Calling climate change an existential threat, Senator and Presidential candidate Elizabeth Warren has issued a $2 trillion Green Manufacturing Plan with the aim to “lead the global effort to combat climate change” both at home and abroad.

“America should dominate” the new market for clean energy technologies in emerging economies, which is projected at $23 trillion through 2030, said Sen. Warren, citing an International Finance Corporation projection.

Senator Warren’s plan includes $1.5 trillion over ten years for federal procurement of American-made clean energy products for “federal, state, and local use, and for export”—an amount equal, says the plan, to current projections for defense procurement over the period.

“We should spend at least that much,” said Sen. Warren, “on purchasing American-made clean energy technology to address the climate crisis that threatens us all.”

The plan cites research showing that large government procurements can launch “entire industries,” and says that U.S. mobilization during World War Two “led to an enormous surge in American manufacturing capacity and set the stage for decades of sustained economic growth.”

Saying that “serious technological innovation” is needed, the plan would fund clean energy research and development with $400 billion over 10 years, or “more than ten times what we invested in the last ten years.”

A final $100 billion would help other countries purchase and deploy American-made clean energy technology.
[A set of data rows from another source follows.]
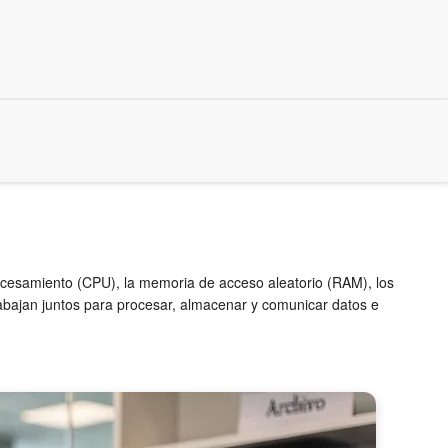
rocesamiento (CPU), la memoria de acceso aleatorio (RAM), los
rabajan juntos para procesar, almacenar y comunicar datos e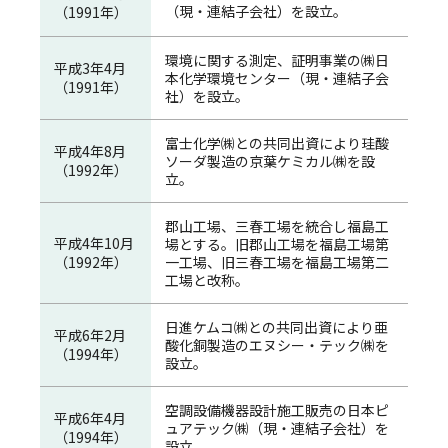
（現・連結子会社）を設立。
（1991年）
環境に関する測定、証明事業の㈱日
平成3年4月
本化学環境センター（現・連結子会
（1991年）
社）を設立。
富士化学㈱との共同出資により珪酸
平成4年8月
ソーダ製造の京葉ケミカル㈱を設
（1992年）
立。
郡山工場、三春工場を統合し福島工
平成4年10月
場とする。旧郡山工場を福島工場第
（1992年）
一工場、旧三春工場を福島工場第二
工場と改称。
日進ケムコ㈱との共同出資により亜
平成6年2月
酸化銅製造のエヌシー・テック㈱を
（1994年）
設立。
空調設備機器設計施工販売の日本ピ
平成6年4月
ュアテック㈱（現・連結子会社）を
（1994年）
設立。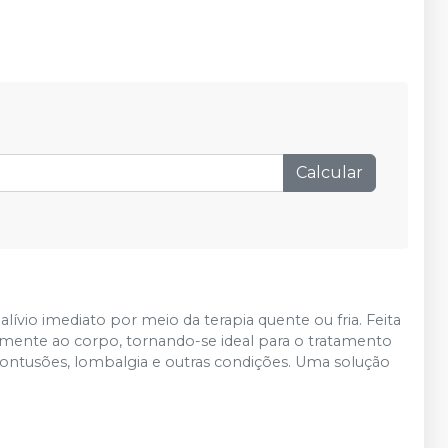
Calcular
lívio imediato por meio da terapia quente ou fria. Feita
cilmente ao corpo, tornando-se ideal para o tratamento
 contusões, lombalgia e outras condições. Uma solução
The plan mentions wind, biofuels, and grid storage (one time each), but not solar or PV.

Warren talks early in her plan of “economic patriotism,” and says “my Green Manufacturing Plan is the first example of economic patriotism in action, and part of how I’ll implement my commitment to a Green New Deal.”  A Green New Deal resolution introduced by Representative Alexandria Ocasio-Cortez calls for generating all electricity with “clean, renewable, and zero-emission energy sources” within 10 years.

Senator Warren’s plan says it would yield 1 million jobs, citing an economic analysis by Moody’s Analytics which projects that “about a quarter million jobs are added in 2020, and by 2029 payroll employment increases by 1.2 million.”  The plan advocates “financial security” for those employed in the fossil fuel industry, but does not specify that cost.

The plan’s $2 trillion cost would be funded by ending corporate tax breaks and fossil fuel subsidies.  (U.S. fossil fuel subsidies including environmental costs have been pegged at $649 billion per year in an International Monetary Fund working paper.)

Another way to grasp the scale of the $1.5 trillion procurement plan, beyond the comparison to defense spending, is to consider that most buildings owned by local governments are public schools, and that adding solar to all public schools would require perhaps 30 GW of solar costing about $2 per watt, or $60 billion, leaving $1.44 trillion available for other clean energy products.

Senator Warren sees the $1.5 trillion procurement commitment covering a wide range of products, “from zero-emission vehicles to energy storage technology to heat pumps to energy-efficient light bulbs.”

The three plan elements are named to evoke past successes in American history: the “Green Industrial Mobilization” harkens back to U.S. industrial mobilization during World War Two; the “Green Apollo Program” is a nod to the Apollo moon landing mission; and the “Green Marshall Plan” references the rebuilding of Europe after World War Two.

Sen. Warren also calls in the plan for ending U.S. support for international oil and gas projects through the Export-Import Bank and the Overseas Private Investment Corporation, and to use U.S. voting power in the World Bank to redirect funds from fossil to clean energy projects.

Sen. Warren has previously called for increasing the amount of solar, wind and geothermal generation on U.S. public lands and in offshore waters from about 11 GW now to ten times that amount.  She has also introduced legislation in the Senate to require global fixed military assets to be net zero by 2030.